ServicesAboutNotesContact Get in touch →
EN FR
Note

AI Developer Skill Atrophy

How AI coding tools affect developer comprehension — Anthropic's RCT, the delegation vs. inquiry distinction, and why how you use AI matters as much as which tools you pick

Planted
claude codeaidata engineering

AI coding tools carry a second-order risk beyond bugs in AI-generated code: developer comprehension atrophy. Anthropic’s randomized controlled trial (January 2026, n=52) found that AI-assisted developers scored 17% lower on code comprehension tests compared to developers working without AI assistance.

Delegation vs. Inquiry

The study revealed a sharp split based on how developers used AI tools. Developers who delegated code generation — “write me a function that does X” — scored below 40% on comprehension tests. Developers who used AI for conceptual inquiry — “explain how this function works,” “what are the trade-offs between these two approaches?” — scored 65% or higher.

The difference isn’t subtle. It’s the difference between understanding your codebase and having a codebase that happens to work. Both developers ship features. One of them can debug production issues at 2 AM. The other needs to ask the AI what their own code does.
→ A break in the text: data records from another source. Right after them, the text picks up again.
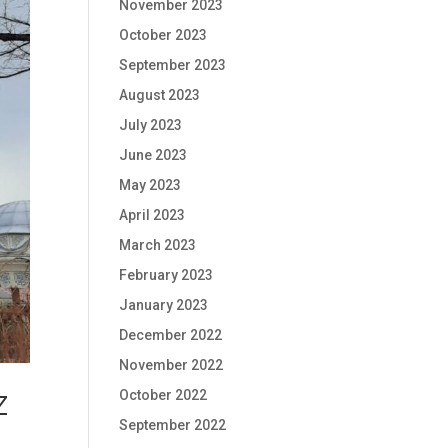
November 2023
October 2023
September 2023
August 2023
July 2023
June 2023
May 2023
April 2023
March 2023
February 2023
January 2023
December 2022
November 2022
October 2022
Z
September 2022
Why This Matters for Data Engineering

Data engineering has a specific vulnerability here. Most of our work involves SQL transformations, pipeline orchestration, and configuration — exactly the kind of pattern-heavy, boilerplate-rich work where AI delegation feels most productive. Writing a base model that renames and casts columns? Let the AI do it. Generating schema.yml tests? Let the AI do it. Writing an incremental model with a lookback window? Let the AI do it.

Each individual delegation is reasonable. The cumulative effect is an engineer who can’t trace a data quality issue through their own DAG without AI assistance. When a mart model reports wrong numbers, debugging requires understanding every transformation in the chain — the base model’s type casts, the intermediate model’s join logic, the mart’s aggregation grain. If you delegated the writing of all three without internalizing what they do, debugging becomes a conversation with the AI rather than an investigation you control.

The Thomson Reuters finding — 73% of AI-generated time-based SQL analyses had inconsistent temporal filters — becomes much scarier when the human reviewing those queries doesn’t fully understand temporal filter semantics because they’ve been delegating SQL generation for months.

Speed vs. Comprehension Tradeoff

AI tools deliver real speed gains — 2-10x acceleration on suitable tasks is well-documented. If that acceleration comes at the cost of comprehension, the net effect over time may be negative: faster delivery this quarter, slower debugging next quarter, subtle errors that compound because no one fully understands the codebase.

Zach Wilson’s observation: “AI didn’t kill data engineering. It killed pretending data engineering was about typing code. If your value was syntax mastery, that value is now commoditized.” Syntax mastery is commoditized, but the mental model of how data flows, transforms, and aggregates is harder to acquire through delegation than through doing.

The argument is not against AI tools but for deliberate choices about which tasks to delegate and which to do directly, even when delegation is faster.

Practical Mitigation

A few patterns that preserve comprehension while still capturing AI’s speed advantages:

Review, don’t just approve. When the AI generates a model, read every line before committing. Not to catch syntax errors — the AI handles those. Read it to understand what it does. Trace the joins mentally. Verify the grain. Check the temporal filters. This review is as much for your comprehension as for correctness.

Write the hard parts yourself. Delegate boilerplate (base models, schema.yml scaffolding, documentation stubs) but write complex business logic manually. The session attribution model, the revenue recognition calculation, the customer lifetime value formula — these are the models where understanding the logic is non-negotiable. Use AI to review your implementation, not to generate it.

Use AI for inquiry, not just generation. Instead of “write me an incremental model for sessions,” try “explain the trade-offs between merge and insert_overwrite for a session table with 500M rows.” The second prompt builds your mental model. Then you write the implementation — or you ask the AI to draft it, and you understand what to look for in review because you just engaged with the concepts.

Maintain a debugging practice. Periodically debug issues without AI assistance. Not because it’s faster (it isn’t), but because debugging forces you to understand the system. If you can trace a data quality issue from the mart back to the source without AI help, your comprehension is intact. If you can’t, that’s a signal you’ve been delegating too aggressively.

Build context documents yourself. Writing a CLAUDE.md from scratch forces you to articulate your project’s conventions explicitly. Each rule you write reflects something you understand about how the project works. This is one case where the process of writing the document is as valuable as the document itself.

Anthropic’s study suggests a consistent pattern: use AI as a thinking partner rather than a code factory — ask it questions, have it explain trade-offs, explore approaches before committing. When AI writes the code, review it deeply enough to internalize what it does. Speed and comprehension are only in tension when AI-generated code is treated as output rather than input to the practitioner’s own understanding.